◆ **ASSIGNMENT**: So long as no pictures are carried over, output the records below exactly.
[RECORDS PROVIDED]
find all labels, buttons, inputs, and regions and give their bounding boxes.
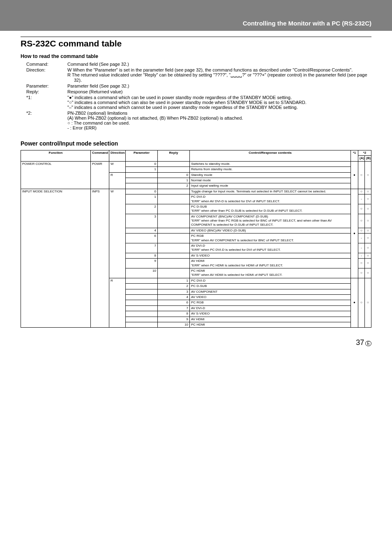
def-parameter-label: Parameter: [21,83,67,88]
command-table: Function Command Direction Parameter Rep… [21,150,371,328]
page-number: 37E [0,328,392,358]
th-command: Command [91,150,109,162]
th-star1: *1 [351,150,358,162]
def-reply: Response (Returned value) [67,89,371,94]
table-row: INPUT MODE SELECTION INPS W 0Toggle chan… [21,189,371,194]
def-star2-label: *2: [21,111,67,130]
h3: Power control/Input mode selection [21,140,371,147]
cell-b: ○ [365,161,371,189]
table-row: POWER CONTROL POWR W 0 Switches to stand… [21,161,371,166]
cell-cmd: POWR [91,161,109,189]
def-direction-r: R The returned value indicated under "Re… [67,72,371,83]
def-parameter: Parameter field (See page 32.) [67,83,371,88]
th-star2: *2 [358,150,371,156]
th-a: (A) [358,156,365,161]
cell-a: ○ [358,161,365,189]
def-direction-label: Direction: [21,67,67,83]
cell-cmd: INPS [91,189,109,328]
def-direction-w: W When the "Parameter" is set in the par… [67,67,371,72]
h2: How to read the command table [21,53,371,59]
th-parameter: Parameter [126,150,158,162]
def-command-label: Command: [21,62,67,67]
th-reply: Reply [158,150,190,162]
page-header: Controlling the Monitor with a PC (RS-23… [0,16,392,31]
def-star1-a: "●" indicates a command which can be use… [67,95,371,100]
def-star2-c: ○ : The command can be used. [67,120,371,125]
cell-fn: INPUT MODE SELECTION [21,189,91,328]
def-star2-a: PN-ZB02 (optional) limitations [67,111,371,116]
cell-dir: W [109,189,126,278]
th-direction: Direction [109,150,126,162]
cell-s1: ● [351,161,358,189]
h1: RS-232C command table [21,39,371,49]
def-star1-label: *1: [21,95,67,110]
def-reply-label: Reply: [21,89,67,94]
cell-fn: POWER CONTROL [21,161,91,189]
def-star1-c: "–" indicates a command which cannot be … [67,105,371,110]
def-command: Command field (See page 32.) [67,62,371,67]
cell-dir: W [109,161,126,172]
def-star1-b: "○" indicates a command which can also b… [67,100,371,105]
table-header-row: Function Command Direction Parameter Rep… [21,150,371,156]
th-function: Function [21,150,91,162]
cell-crc: Switches to standby mode. [190,161,351,166]
th-b: (B) [365,156,371,161]
def-star2-d: - : Error (ERR) [67,125,371,130]
def-star2-b: (A) When PN-ZB02 (optional) is not attac… [67,116,371,120]
cell-par: 0 [126,161,158,166]
th-crc: Control/Response contents [190,150,351,162]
[/RECORDS PROVIDED]
◆ **OUTPUT OF THE TASK**:
find all labels, buttons, inputs, and regions and give their bounding boxes.
def-parameter-label: Parameter: [21,83,67,88]
command-table: Function Command Direction Parameter Rep… [21,150,371,328]
page-number: 37E [0,328,392,358]
th-command: Command [91,150,109,162]
th-star1: *1 [351,150,358,162]
def-reply: Response (Returned value) [67,89,371,94]
table-row: INPUT MODE SELECTION INPS W 0Toggle chan… [21,189,371,194]
def-star2-label: *2: [21,111,67,130]
h3: Power control/Input mode selection [21,140,371,147]
cell-b: ○ [365,161,371,189]
table-row: POWER CONTROL POWR W 0 Switches to stand… [21,161,371,166]
cell-cmd: POWR [91,161,109,189]
def-direction-r: R The returned value indicated under "Re… [67,72,371,83]
def-parameter: Parameter field (See page 32.) [67,83,371,88]
th-star2: *2 [358,150,371,156]
th-a: (A) [358,156,365,161]
cell-a: ○ [358,161,365,189]
def-direction-label: Direction: [21,67,67,83]
cell-cmd: INPS [91,189,109,328]
def-direction-w: W When the "Parameter" is set in the par… [67,67,371,72]
h2: How to read the command table [21,53,371,59]
th-parameter: Parameter [126,150,158,162]
def-command-label: Command: [21,62,67,67]
th-reply: Reply [158,150,190,162]
page-header: Controlling the Monitor with a PC (RS-23… [0,16,392,31]
def-star1-a: "●" indicates a command which can be use… [67,95,371,100]
def-star2-c: ○ : The command can be used. [67,120,371,125]
cell-fn: INPUT MODE SELECTION [21,189,91,328]
def-star2-a: PN-ZB02 (optional) limitations [67,111,371,116]
cell-dir: W [109,189,126,278]
th-direction: Direction [109,150,126,162]
cell-s1: ● [351,161,358,189]
h1: RS-232C command table [21,39,371,49]
def-star1-label: *1: [21,95,67,110]
def-reply-label: Reply: [21,89,67,94]
cell-fn: POWER CONTROL [21,161,91,189]
def-star1-c: "–" indicates a command which cannot be … [67,105,371,110]
def-command: Command field (See page 32.) [67,62,371,67]
cell-dir: W [109,161,126,172]
def-star1-b: "○" indicates a command which can also b… [67,100,371,105]
table-header-row: Function Command Direction Parameter Rep… [21,150,371,156]
th-function: Function [21,150,91,162]
cell-crc: Switches to standby mode. [190,161,351,166]
th-b: (B) [365,156,371,161]
def-star2-d: - : Error (ERR) [67,125,371,130]
def-star2-b: (A) When PN-ZB02 (optional) is not attac… [67,116,371,120]
cell-par: 0 [126,161,158,166]
th-crc: Control/Response contents [190,150,351,162]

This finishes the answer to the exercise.